What this task involves:
Give the data again in full, exactly as written below.

::: Working data :::

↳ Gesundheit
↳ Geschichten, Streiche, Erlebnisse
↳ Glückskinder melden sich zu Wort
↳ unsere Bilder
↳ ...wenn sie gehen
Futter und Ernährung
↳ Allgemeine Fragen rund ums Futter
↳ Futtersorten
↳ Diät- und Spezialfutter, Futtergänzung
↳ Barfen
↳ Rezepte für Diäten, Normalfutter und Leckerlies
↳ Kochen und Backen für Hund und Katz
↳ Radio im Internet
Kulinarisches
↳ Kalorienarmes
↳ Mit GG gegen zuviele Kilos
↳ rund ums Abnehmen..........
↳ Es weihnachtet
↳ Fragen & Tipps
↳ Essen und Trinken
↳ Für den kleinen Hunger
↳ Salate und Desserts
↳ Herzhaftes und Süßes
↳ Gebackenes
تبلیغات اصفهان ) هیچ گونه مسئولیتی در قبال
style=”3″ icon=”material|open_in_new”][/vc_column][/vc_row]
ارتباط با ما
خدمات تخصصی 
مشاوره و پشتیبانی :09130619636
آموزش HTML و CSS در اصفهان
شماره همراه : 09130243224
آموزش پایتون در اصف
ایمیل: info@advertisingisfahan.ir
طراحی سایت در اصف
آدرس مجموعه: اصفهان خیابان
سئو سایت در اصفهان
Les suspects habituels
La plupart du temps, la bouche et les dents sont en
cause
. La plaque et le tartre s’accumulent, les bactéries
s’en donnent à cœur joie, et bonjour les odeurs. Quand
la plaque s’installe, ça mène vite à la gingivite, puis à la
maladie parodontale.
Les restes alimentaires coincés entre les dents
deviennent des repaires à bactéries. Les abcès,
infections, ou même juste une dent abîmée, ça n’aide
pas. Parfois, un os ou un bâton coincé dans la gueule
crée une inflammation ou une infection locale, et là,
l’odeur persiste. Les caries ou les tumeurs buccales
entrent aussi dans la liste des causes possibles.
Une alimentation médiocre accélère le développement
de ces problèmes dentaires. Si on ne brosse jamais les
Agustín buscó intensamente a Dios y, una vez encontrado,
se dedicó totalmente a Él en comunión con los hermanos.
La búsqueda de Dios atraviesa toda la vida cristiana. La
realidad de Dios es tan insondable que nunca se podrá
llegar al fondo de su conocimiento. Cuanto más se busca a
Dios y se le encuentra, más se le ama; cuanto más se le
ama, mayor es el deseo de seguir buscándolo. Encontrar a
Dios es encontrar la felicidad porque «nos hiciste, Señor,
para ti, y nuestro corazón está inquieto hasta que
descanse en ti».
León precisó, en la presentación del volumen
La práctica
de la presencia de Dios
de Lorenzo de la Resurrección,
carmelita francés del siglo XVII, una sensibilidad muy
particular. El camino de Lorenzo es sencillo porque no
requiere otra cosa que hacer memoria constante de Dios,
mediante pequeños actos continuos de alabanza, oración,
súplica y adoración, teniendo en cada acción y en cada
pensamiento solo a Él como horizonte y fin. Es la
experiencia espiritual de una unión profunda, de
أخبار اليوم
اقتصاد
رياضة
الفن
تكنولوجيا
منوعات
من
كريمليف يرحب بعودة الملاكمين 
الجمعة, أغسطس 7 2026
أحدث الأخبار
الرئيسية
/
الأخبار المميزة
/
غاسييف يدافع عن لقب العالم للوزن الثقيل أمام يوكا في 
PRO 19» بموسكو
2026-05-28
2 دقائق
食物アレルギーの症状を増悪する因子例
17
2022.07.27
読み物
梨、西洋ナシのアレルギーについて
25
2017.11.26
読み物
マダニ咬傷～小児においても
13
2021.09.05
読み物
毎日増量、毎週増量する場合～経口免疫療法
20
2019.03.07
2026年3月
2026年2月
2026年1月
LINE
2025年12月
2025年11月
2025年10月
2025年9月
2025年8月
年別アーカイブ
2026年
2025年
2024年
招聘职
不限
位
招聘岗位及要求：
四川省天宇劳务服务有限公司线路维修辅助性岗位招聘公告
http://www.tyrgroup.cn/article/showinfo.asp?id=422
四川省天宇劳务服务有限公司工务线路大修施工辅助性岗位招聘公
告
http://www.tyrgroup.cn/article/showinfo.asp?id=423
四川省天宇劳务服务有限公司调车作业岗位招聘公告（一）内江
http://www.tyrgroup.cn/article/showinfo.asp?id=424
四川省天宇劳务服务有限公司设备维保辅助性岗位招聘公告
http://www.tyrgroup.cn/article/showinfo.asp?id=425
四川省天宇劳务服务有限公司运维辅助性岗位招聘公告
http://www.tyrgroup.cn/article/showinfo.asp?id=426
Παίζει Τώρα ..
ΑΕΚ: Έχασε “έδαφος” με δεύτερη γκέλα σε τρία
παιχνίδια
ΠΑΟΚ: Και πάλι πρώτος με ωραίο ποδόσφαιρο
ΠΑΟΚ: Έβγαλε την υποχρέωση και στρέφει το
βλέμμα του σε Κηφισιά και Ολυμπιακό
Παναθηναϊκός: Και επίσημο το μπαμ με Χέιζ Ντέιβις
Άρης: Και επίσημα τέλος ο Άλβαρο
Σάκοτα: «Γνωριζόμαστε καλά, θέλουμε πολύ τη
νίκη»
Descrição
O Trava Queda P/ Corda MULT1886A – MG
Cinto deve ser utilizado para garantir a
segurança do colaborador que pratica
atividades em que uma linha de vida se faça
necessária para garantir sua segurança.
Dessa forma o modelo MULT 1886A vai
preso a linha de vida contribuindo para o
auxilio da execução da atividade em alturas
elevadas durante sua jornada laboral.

:::

Answer to this task:
↳ Gesundheit
↳ Geschichten, Streiche, Erlebnisse
↳ Glückskinder melden sich zu Wort
↳ unsere Bilder
↳ ...wenn sie gehen
Futter und Ernährung
↳ Allgemeine Fragen rund ums Futter
↳ Futtersorten
↳ Diät- und Spezialfutter, Futtergänzung
↳ Barfen
↳ Rezepte für Diäten, Normalfutter und Leckerlies
↳ Kochen und Backen für Hund und Katz
↳ Radio im Internet
Kulinarisches
↳ Kalorienarmes
↳ Mit GG gegen zuviele Kilos
↳ rund ums Abnehmen..........
↳ Es weihnachtet
↳ Fragen & Tipps
↳ Essen und Trinken
↳ Für den kleinen Hunger
↳ Salate und Desserts
↳ Herzhaftes und Süßes
↳ Gebackenes
تبلیغات اصفهان ) هیچ گونه مسئولیتی در قبال
style=”3″ icon=”material|open_in_new”][/vc_column][/vc_row]
ارتباط با ما
خدمات تخصصی 
مشاوره و پشتیبانی :09130619636
آموزش HTML و CSS در اصفهان
شماره همراه : 09130243224
آموزش پایتون در اصف
ایمیل: info@advertisingisfahan.ir
طراحی سایت در اصف
آدرس مجموعه: اصفهان خیابان
سئو سایت در اصفهان
Les suspects habituels
La plupart du temps, la bouche et les dents sont en
cause
. La plaque et le tartre s’accumulent, les bactéries
s’en donnent à cœur joie, et bonjour les odeurs. Quand
la plaque s’installe, ça mène vite à la gingivite, puis à la
maladie parodontale.
Les restes alimentaires coincés entre les dents
deviennent des repaires à bactéries. Les abcès,
infections, ou même juste une dent abîmée, ça n’aide
pas. Parfois, un os ou un bâton coincé dans la gueule
crée une inflammation ou une infection locale, et là,
l’odeur persiste. Les caries ou les tumeurs buccales
entrent aussi dans la liste des causes possibles.
Une alimentation médiocre accélère le développement
de ces problèmes dentaires. Si on ne brosse jamais les
Agustín buscó intensamente a Dios y, una vez encontrado,
se dedicó totalmente a Él en comunión con los hermanos.
La búsqueda de Dios atraviesa toda la vida cristiana. La
realidad de Dios es tan insondable que nunca se podrá
llegar al fondo de su conocimiento. Cuanto más se busca a
Dios y se le encuentra, más se le ama; cuanto más se le
ama, mayor es el deseo de seguir buscándolo. Encontrar a
Dios es encontrar la felicidad porque «nos hiciste, Señor,
para ti, y nuestro corazón está inquieto hasta que
descanse en ti».
León precisó, en la presentación del volumen
La práctica
de la presencia de Dios
de Lorenzo de la Resurrección,
carmelita francés del siglo XVII, una sensibilidad muy
particular. El camino de Lorenzo es sencillo porque no
requiere otra cosa que hacer memoria constante de Dios,
mediante pequeños actos continuos de alabanza, oración,
súplica y adoración, teniendo en cada acción y en cada
pensamiento solo a Él como horizonte y fin. Es la
experiencia espiritual de una unión profunda, de
أخبار اليوم
اقتصاد
رياضة
الفن
تكنولوجيا
منوعات
من
كريمليف يرحب بعودة الملاكمين 
الجمعة, أغسطس 7 2026
أحدث الأخبار
الرئيسية
/
الأخبار المميزة
/
غاسييف يدافع عن لقب العالم للوزن الثقيل أمام يوكا في 
PRO 19» بموسكو
2026-05-28
2 دقائق
食物アレルギーの症状を増悪する因子例
17
2022.07.27
読み物
梨、西洋ナシのアレルギーについて
25
2017.11.26
読み物
マダニ咬傷～小児においても
13
2021.09.05
読み物
毎日増量、毎週増量する場合～経口免疫療法
20
2019.03.07
2026年3月
2026年2月
2026年1月
LINE
2025年12月
2025年11月
2025年10月
2025年9月
2025年8月
年別アーカイブ
2026年
2025年
2024年
招聘职
不限
位
招聘岗位及要求：
四川省天宇劳务服务有限公司线路维修辅助性岗位招聘公告
http://www.tyrgroup.cn/article/showinfo.asp?id=422
四川省天宇劳务服务有限公司工务线路大修施工辅助性岗位招聘公
告
http://www.tyrgroup.cn/article/showinfo.asp?id=423
四川省天宇劳务服务有限公司调车作业岗位招聘公告（一）内江
http://www.tyrgroup.cn/article/showinfo.asp?id=424
四川省天宇劳务服务有限公司设备维保辅助性岗位招聘公告
http://www.tyrgroup.cn/article/showinfo.asp?id=425
四川省天宇劳务服务有限公司运维辅助性岗位招聘公告
http://www.tyrgroup.cn/article/showinfo.asp?id=426
Παίζει Τώρα ..
ΑΕΚ: Έχασε “έδαφος” με δεύτερη γκέλα σε τρία
παιχνίδια
ΠΑΟΚ: Και πάλι πρώτος με ωραίο ποδόσφαιρο
ΠΑΟΚ: Έβγαλε την υποχρέωση και στρέφει το
βλέμμα του σε Κηφισιά και Ολυμπιακό
Παναθηναϊκός: Και επίσημο το μπαμ με Χέιζ Ντέιβις
Άρης: Και επίσημα τέλος ο Άλβαρο
Σάκοτα: «Γνωριζόμαστε καλά, θέλουμε πολύ τη
νίκη»
Descrição
O Trava Queda P/ Corda MULT1886A – MG
Cinto deve ser utilizado para garantir a
segurança do colaborador que pratica
atividades em que uma linha de vida se faça
necessária para garantir sua segurança.
Dessa forma o modelo MULT 1886A vai
preso a linha de vida contribuindo para o
auxilio da execução da atividade em alturas
elevadas durante sua jornada laboral.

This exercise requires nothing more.